Mascot™ is a commonly used protein identification program for MS as well as for tandem MS data. When analyzing huge shotgun proteomics datasets with Mascot™'s native tools, limits of computing resources are easily reached. Up to now no application has been available as open source that is capable of converting the full content of Mascot™ result files from the original MIME format into a database-compatible tabular format, allowing direct import into database management systems and efficient handling of huge datasets analyzed by Mascot™.


A program called mres2x is presented, which reads Mascot™ result files, analyzes them and extracts either selected or all information in order to store it in a single file or multiple files in formats which are easier to handle downstream of Mascot™. It generates different output formats. The output of mres2x in tab format is especially designed for direct high-performance import into relational database management systems using native tools of these systems. Having the data available in database management systems allows complex queries and extensive analysis. In addition, the original peak lists can be extracted in DTA format suitable for protein identification using the Sequest™ program, and the Mascot™ files can be split, preserving the original data format. During conversion, several consistency checks are performed. mres2x is designed to provide high throughput processing combined with the possibility to be driven by other computer programs. The source code including supplement material and precompiled binaries is available via and


The database upload allows regrouping of the MS/MS results using a database management system and complex analyzing queries using SQL without the need to run new Mascot™ searches when changing grouping parameters.


For instance, protein identification via MDLC combined with tandem mass spectrometry techniques or other shotgun approaches usually generate huge data sets and compels application of software programs such as Sequest™ [1], Profound [2] or Mascot™ [3]. This produces peptide sequences that need to be grouped in order to obtain protein identifications with several peptides per hit, which increases reliability of the results. Mascot™ groups the peptide results of a single search run automatically. Recombination and merging of search runs is not supported. The data volume limits of Mascot™'s result display tool defined by the underlying computing resource are easily reached and exceeded when applied to a shotgun approach, excluding the opportunity to analyze a huge MDLC experiment at once.
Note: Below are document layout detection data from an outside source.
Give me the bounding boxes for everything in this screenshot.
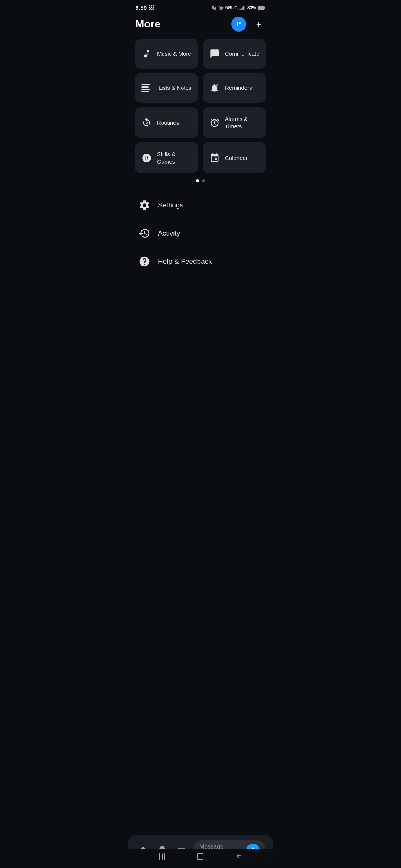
card-reminders[interactable]: Reminders xyxy=(203,73,266,103)
mute-icon xyxy=(211,5,216,10)
card-communicate-label: Communicate xyxy=(225,50,260,57)
menu-item-settings[interactable]: Settings xyxy=(136,191,265,219)
signal-icon xyxy=(239,6,245,10)
cards-grid: Music & More Communicate Lists & Notes xyxy=(128,39,273,173)
gear-icon xyxy=(138,199,150,211)
card-calendar-label: Calendar xyxy=(225,154,248,162)
network-label: 5GUC xyxy=(225,5,238,10)
alarm-icon xyxy=(209,118,220,128)
svg-rect-3 xyxy=(243,6,244,10)
svg-rect-6 xyxy=(258,6,263,9)
menu-item-activity[interactable]: Activity xyxy=(136,219,265,247)
card-routines-label: Routines xyxy=(157,119,179,126)
card-reminders-label: Reminders xyxy=(225,84,252,92)
battery-icon xyxy=(258,6,265,10)
menu-help-feedback-label: Help & Feedback xyxy=(158,257,212,266)
svg-rect-1 xyxy=(241,8,241,10)
card-music-more[interactable]: Music & More xyxy=(135,39,198,69)
skills-icon: ★ xyxy=(141,153,152,163)
card-alarms-timers[interactable]: Alarms & Timers xyxy=(203,107,266,138)
dot-2[interactable] xyxy=(202,179,205,182)
reminder-icon xyxy=(209,83,220,93)
status-bar: 9:59 🖼 5GUC 83% xyxy=(128,0,273,14)
card-routines[interactable]: Routines xyxy=(135,107,198,138)
card-lists-notes[interactable]: Lists & Notes xyxy=(135,73,198,103)
dot-1[interactable] xyxy=(196,179,199,182)
svg-rect-0 xyxy=(239,9,240,10)
svg-rect-4 xyxy=(244,6,245,10)
menu-activity-label: Activity xyxy=(158,229,180,237)
activity-icon xyxy=(138,227,150,239)
card-communicate[interactable]: Communicate xyxy=(203,39,266,69)
help-icon xyxy=(138,256,150,267)
card-skills-games-label: Skills & Games xyxy=(157,151,192,165)
card-alarms-timers-label: Alarms & Timers xyxy=(225,115,260,130)
status-left: 9:59 🖼 xyxy=(136,4,154,11)
card-music-more-label: Music & More xyxy=(157,50,191,57)
chat-icon xyxy=(209,49,220,59)
calendar-icon xyxy=(209,153,220,163)
page-title: More xyxy=(136,18,160,30)
status-time: 9:59 xyxy=(136,4,147,11)
svg-point-7 xyxy=(215,84,218,87)
page-header: More P + xyxy=(128,14,273,39)
menu-settings-label: Settings xyxy=(158,201,183,209)
routines-icon xyxy=(141,118,152,128)
battery-label: 83% xyxy=(247,5,256,10)
status-right: 5GUC 83% xyxy=(211,5,265,10)
svg-rect-2 xyxy=(242,7,242,10)
header-actions: P + xyxy=(231,17,265,32)
card-lists-notes-label: Lists & Notes xyxy=(159,84,191,92)
profile-avatar-button[interactable]: P xyxy=(231,17,246,32)
lists-icon xyxy=(141,84,153,92)
menu-list: Settings Activity Help & Feedback xyxy=(128,191,273,276)
svg-text:★: ★ xyxy=(145,155,149,160)
card-calendar[interactable]: Calendar xyxy=(203,142,266,173)
menu-item-help-feedback[interactable]: Help & Feedback xyxy=(136,247,265,276)
add-button[interactable]: + xyxy=(252,17,265,31)
location-icon xyxy=(218,5,224,10)
pagination-dots xyxy=(128,179,273,182)
card-skills-games[interactable]: ★ Skills & Games xyxy=(135,142,198,173)
music-icon xyxy=(141,49,152,59)
status-image-icon: 🖼 xyxy=(149,5,154,10)
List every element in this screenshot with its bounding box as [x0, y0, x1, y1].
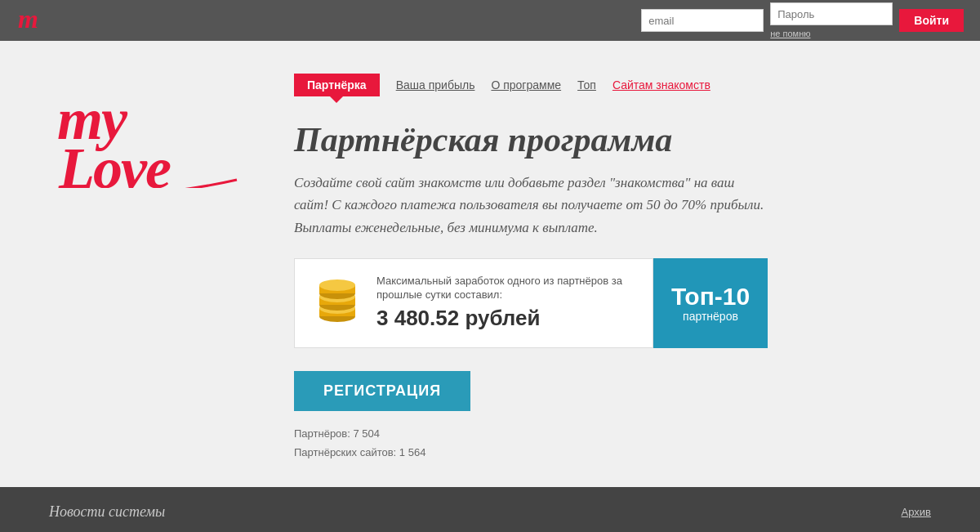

Generally, scientists require their protein identification results in tabular format in order to visualize, filter or sort them by several criteria. Concerning Sequest™, some open source tools for extracting data from its result files already exist, such as Out2Summary from the SASHIMI Project[4] or Sequest Browser™ [1]. For Mascot™, which produces text files in MIME format [[510]], such a tool is currently not available as open source. Tools like the ExtParser module integrated in Phenyx [11] convert the preprocessed HTML output of Mascot™'s result display tool rather than the original result file. The parser Mascot2XML of SASHIMI project[4] reads original Mascot™ data and converts into pepXML [12]. This program is available as open source, but does not export all information contained in the Mascot™ file.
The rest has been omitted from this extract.